Emotional intelligence has become a commonly used buzz-word in the business world.
In fact, studies and research have even proved that it’s one of the most powerful indicators of success. Put simply, people who can recognise and control their emotions better – as well as do the same with others – are much more likely to be successful.
Being able to maintain enthusiasm for the sale after a severe client rejection. The ability to stay calm under intense pressure. Not taking out your frustration or anger out on co-workers (yep, that’s right, even in a crisis).
The problem is, in an interview situation these things are very hard to judge. In fact, in over a decade as a recruiter I commonly see companies hire apparently “super star” candidates, only to become bitterly disappointed at their lack of emotional intelligence or ability to co-operate well with others.
In short, emotional intelligence is crucial to judge, but hard to do so. It requires practice, patience and looking at the interview process in a different way.
But the rewards are well worth it.
Here are some ways how great leaders judge emotional intelligence.
They challenge candidates during the process
By it’s sheer nature, emotional intelligence truly comes to the surface during times of adversity and pressure.
And since business can often be a high-stress, high-stakes affair it’s no wonder that keeping your emotions under control and using them in the best manner is so critical when it comes to achieving your best.
Although it’s obviously important to make candidates feel comfortable and welcome during an interview process, simply having friendly and easy conversation isn’t always the best in judging emotional intelligence.
In fact, often cranking up the pressure and challenging them can be a much more effective approach.
It’s why large organisations often ask the classic on-the-spot questions such as “if you were an animal what would you be?”. Or why the candidates on The Apprentice or Dragon’s Den are consistently grilled on minor details. It’s not really to see if the candidate can come up with the perfect answer; it’s more to see their emotional reaction and how they try to maintain rapport through the answer.
Exploring emotional intelligence through challenging questions is a powerful tool that many good leaders use when assessing others. The key is to be challenging without being rude or offensive. Which ironically means having good emotional intelligence as an interviewer yourself
Great leaders ask challenging questions.
They measure it!
The history of business has taught us a key lesson when it comes to implementing change and encouraging improvement:
If you want to drive positive change you have to measure it.
Not encourage it. Not ask for it. But measure it and insist on it.
For example, companies have wanted women on boards for decades – but it’s only recently since quota’s have been introduced that this is starting to happen. The whole world has wanted bankers to “act responsibly” for years – but only introducing regulation and heavy penalties for unwanted behaviour has there finally been a change.
Most hiring managers know emotional intelligence is important. But without proactively trying to assess and measure it, it’s often overlooked for more “quantifiable” things – years of experience, technical experience or industry knowledge.
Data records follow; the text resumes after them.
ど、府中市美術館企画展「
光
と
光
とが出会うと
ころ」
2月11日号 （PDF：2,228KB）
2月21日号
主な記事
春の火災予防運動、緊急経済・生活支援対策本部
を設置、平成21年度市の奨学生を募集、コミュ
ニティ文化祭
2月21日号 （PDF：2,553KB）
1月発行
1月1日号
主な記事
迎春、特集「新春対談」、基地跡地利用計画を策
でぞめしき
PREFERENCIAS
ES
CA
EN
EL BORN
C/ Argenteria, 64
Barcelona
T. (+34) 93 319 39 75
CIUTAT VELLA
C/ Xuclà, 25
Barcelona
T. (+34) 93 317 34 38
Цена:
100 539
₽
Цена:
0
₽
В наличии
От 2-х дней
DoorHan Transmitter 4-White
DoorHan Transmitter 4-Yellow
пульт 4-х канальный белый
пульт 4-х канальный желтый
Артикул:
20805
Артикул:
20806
Thus leaving emotional intelligence as simply an ideology that you read about in HBR.
When it comes to people, the most advanced thinking organisations are starting to realise the value of emotional intelligence and putting high on their list when it comes to judging performance. Whether it is 360 reviews, annual appraisals or leadership assessments, it’s essential that emotional intelligence is constantly being re-enforced and assessed by management.
It’s not all about numbers, targets and deadlines.
Sometimes, the person who sells less but galvanizes the rest of the team can be just as important.
To encourage a change, it’s important to measure.
They look for powerful relationship builders
But perhaps one of the most powerful and overlooked ways of measuring another’s emotional intelligence is something that is relatively simple to do.
Focus on people who are powerful relationship builders.
You see, people who have higher levels of emotional intelligence are much more likely to get on well with others. They’ll be much more fun to be around for a start. They’re also much more likely to be aware of other people’s emotions and thus behave and act more suitably. Also, by being more emotionally intelligent they’re more likely to perform better under pressure and thus gain the respect and support of others.
Just to be clear however, being a powerful relationship builder doesn’t simply mean knowing lots of people or having a huge rolodex. We all know examples of people who seem to network with everyone but are less emotionally intelligent than a coconut. The key is having strong, value based relationships – even it’s with just a few colleagues. By demonstrating the ability to build powerful collaborations, candidates demonstrate a harmonious attitude which is often a good indicator of emotional intelligence.
Emotional intelligence results in powerful relationships.
Positive emotions drive positive actions.
Negative emotions drive negative actions.
It’s no wonder therefore that emotional intelligence is so important.
Great leaders don’t just understand the importance of emotional intelligence, they insist on making it an integral part of their assessment process. By doing so, they build teams that the competition can only dream of.
How high is your emotional intelligence?